- _WORK TASK_: Repeat the data below word for word.

- _ENTRIES SHOWN_:
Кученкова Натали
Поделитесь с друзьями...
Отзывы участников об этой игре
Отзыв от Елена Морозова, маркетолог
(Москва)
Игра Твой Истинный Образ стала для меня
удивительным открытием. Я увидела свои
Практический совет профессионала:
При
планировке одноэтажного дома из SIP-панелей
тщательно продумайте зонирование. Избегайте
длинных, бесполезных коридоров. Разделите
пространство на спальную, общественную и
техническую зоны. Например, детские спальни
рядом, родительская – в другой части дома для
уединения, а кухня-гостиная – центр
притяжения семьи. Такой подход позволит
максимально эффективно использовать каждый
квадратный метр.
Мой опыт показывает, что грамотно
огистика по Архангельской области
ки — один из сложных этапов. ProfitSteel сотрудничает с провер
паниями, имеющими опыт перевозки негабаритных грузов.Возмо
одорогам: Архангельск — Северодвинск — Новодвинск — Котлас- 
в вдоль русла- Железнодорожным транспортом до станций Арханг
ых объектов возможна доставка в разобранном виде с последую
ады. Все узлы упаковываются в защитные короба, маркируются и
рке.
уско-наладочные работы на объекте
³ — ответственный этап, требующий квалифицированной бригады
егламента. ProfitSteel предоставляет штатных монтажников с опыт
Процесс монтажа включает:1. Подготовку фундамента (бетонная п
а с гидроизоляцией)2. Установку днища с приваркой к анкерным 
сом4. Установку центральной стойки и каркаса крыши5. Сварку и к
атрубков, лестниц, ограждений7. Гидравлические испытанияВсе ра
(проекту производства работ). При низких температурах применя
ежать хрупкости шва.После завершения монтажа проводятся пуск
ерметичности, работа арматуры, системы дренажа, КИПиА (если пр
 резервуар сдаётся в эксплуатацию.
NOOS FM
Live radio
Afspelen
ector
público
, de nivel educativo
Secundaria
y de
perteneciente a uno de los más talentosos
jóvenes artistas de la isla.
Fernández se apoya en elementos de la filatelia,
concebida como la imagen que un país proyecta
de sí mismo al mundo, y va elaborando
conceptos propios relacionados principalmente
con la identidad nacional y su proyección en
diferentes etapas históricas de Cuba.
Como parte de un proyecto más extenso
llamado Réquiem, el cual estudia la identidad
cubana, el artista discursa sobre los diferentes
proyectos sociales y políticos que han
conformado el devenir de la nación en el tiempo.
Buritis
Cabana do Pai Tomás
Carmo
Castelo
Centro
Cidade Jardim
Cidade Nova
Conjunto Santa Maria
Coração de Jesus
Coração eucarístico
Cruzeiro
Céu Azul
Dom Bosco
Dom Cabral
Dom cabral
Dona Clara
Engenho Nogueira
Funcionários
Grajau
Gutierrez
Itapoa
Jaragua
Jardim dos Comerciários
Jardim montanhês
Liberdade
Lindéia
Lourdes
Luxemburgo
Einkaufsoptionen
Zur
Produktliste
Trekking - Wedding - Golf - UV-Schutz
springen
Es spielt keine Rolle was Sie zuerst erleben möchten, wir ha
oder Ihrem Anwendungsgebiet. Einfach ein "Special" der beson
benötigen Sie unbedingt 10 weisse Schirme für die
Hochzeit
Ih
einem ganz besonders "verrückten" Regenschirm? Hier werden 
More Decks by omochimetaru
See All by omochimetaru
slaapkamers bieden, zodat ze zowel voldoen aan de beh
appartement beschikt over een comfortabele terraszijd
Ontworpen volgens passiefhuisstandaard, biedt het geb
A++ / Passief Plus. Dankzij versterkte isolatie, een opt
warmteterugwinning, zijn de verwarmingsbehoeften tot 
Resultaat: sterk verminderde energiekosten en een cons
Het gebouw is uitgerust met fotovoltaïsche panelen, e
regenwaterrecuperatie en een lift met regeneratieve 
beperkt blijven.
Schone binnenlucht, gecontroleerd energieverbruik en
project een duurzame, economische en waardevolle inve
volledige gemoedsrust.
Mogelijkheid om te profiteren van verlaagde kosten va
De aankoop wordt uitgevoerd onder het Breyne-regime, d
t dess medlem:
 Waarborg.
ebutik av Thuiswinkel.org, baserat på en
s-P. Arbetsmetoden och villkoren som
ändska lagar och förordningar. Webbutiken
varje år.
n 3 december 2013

- _COMPLETED TASK_:
Кученкова Натали
Поделитесь с друзьями...
Отзывы участников об этой игре
Отзыв от Елена Морозова, маркетолог
(Москва)
Игра Твой Истинный Образ стала для меня
удивительным открытием. Я увидела свои
Практический совет профессионала:
При
планировке одноэтажного дома из SIP-панелей
тщательно продумайте зонирование. Избегайте
длинных, бесполезных коридоров. Разделите
пространство на спальную, общественную и
техническую зоны. Например, детские спальни
рядом, родительская – в другой части дома для
уединения, а кухня-гостиная – центр
притяжения семьи. Такой подход позволит
максимально эффективно использовать каждый
квадратный метр.
Мой опыт показывает, что грамотно
огистика по Архангельской области
ки — один из сложных этапов. ProfitSteel сотрудничает с провер
паниями, имеющими опыт перевозки негабаритных грузов.Возмо
одорогам: Архангельск — Северодвинск — Новодвинск — Котлас- 
в вдоль русла- Железнодорожным транспортом до станций Арханг
ых объектов возможна доставка в разобранном виде с последую
ады. Все узлы упаковываются в защитные короба, маркируются и
рке.
уско-наладочные работы на объекте
³ — ответственный этап, требующий квалифицированной бригады
егламента. ProfitSteel предоставляет штатных монтажников с опыт
Процесс монтажа включает:1. Подготовку фундамента (бетонная п
а с гидроизоляцией)2. Установку днища с приваркой к анкерным 
сом4. Установку центральной стойки и каркаса крыши5. Сварку и к
атрубков, лестниц, ограждений7. Гидравлические испытанияВсе ра
(проекту производства работ). При низких температурах применя
ежать хрупкости шва.После завершения монтажа проводятся пуск
ерметичности, работа арматуры, системы дренажа, КИПиА (если пр
 резервуар сдаётся в эксплуатацию.
NOOS FM
Live radio
Afspelen
ector
público
, de nivel educativo
Secundaria
y de
perteneciente a uno de los más talentosos
jóvenes artistas de la isla.
Fernández se apoya en elementos de la filatelia,
concebida como la imagen que un país proyecta
de sí mismo al mundo, y va elaborando
conceptos propios relacionados principalmente
con la identidad nacional y su proyección en
diferentes etapas históricas de Cuba.
Como parte de un proyecto más extenso
llamado Réquiem, el cual estudia la identidad
cubana, el artista discursa sobre los diferentes
proyectos sociales y políticos que han
conformado el devenir de la nación en el tiempo.
Buritis
Cabana do Pai Tomás
Carmo
Castelo
Centro
Cidade Jardim
Cidade Nova
Conjunto Santa Maria
Coração de Jesus
Coração eucarístico
Cruzeiro
Céu Azul
Dom Bosco
Dom Cabral
Dom cabral
Dona Clara
Engenho Nogueira
Funcionários
Grajau
Gutierrez
Itapoa
Jaragua
Jardim dos Comerciários
Jardim montanhês
Liberdade
Lindéia
Lourdes
Luxemburgo
Einkaufsoptionen
Zur
Produktliste
Trekking - Wedding - Golf - UV-Schutz
springen
Es spielt keine Rolle was Sie zuerst erleben möchten, wir ha
oder Ihrem Anwendungsgebiet. Einfach ein "Special" der beson
benötigen Sie unbedingt 10 weisse Schirme für die
Hochzeit
Ih
einem ganz besonders "verrückten" Regenschirm? Hier werden 
More Decks by omochimetaru
See All by omochimetaru
slaapkamers bieden, zodat ze zowel voldoen aan de beh
appartement beschikt over een comfortabele terraszijd
Ontworpen volgens passiefhuisstandaard, biedt het geb
A++ / Passief Plus. Dankzij versterkte isolatie, een opt
warmteterugwinning, zijn de verwarmingsbehoeften tot 
Resultaat: sterk verminderde energiekosten en een cons
Het gebouw is uitgerust met fotovoltaïsche panelen, e
regenwaterrecuperatie en een lift met regeneratieve 
beperkt blijven.
Schone binnenlucht, gecontroleerd energieverbruik en
project een duurzame, economische en waardevolle inve
volledige gemoedsrust.
Mogelijkheid om te profiteren van verlaagde kosten va
De aankoop wordt uitgevoerd onder het Breyne-regime, d
t dess medlem:
 Waarborg.
ebutik av Thuiswinkel.org, baserat på en
s-P. Arbetsmetoden och villkoren som
ändska lagar och förordningar. Webbutiken
varje år.
n 3 december 2013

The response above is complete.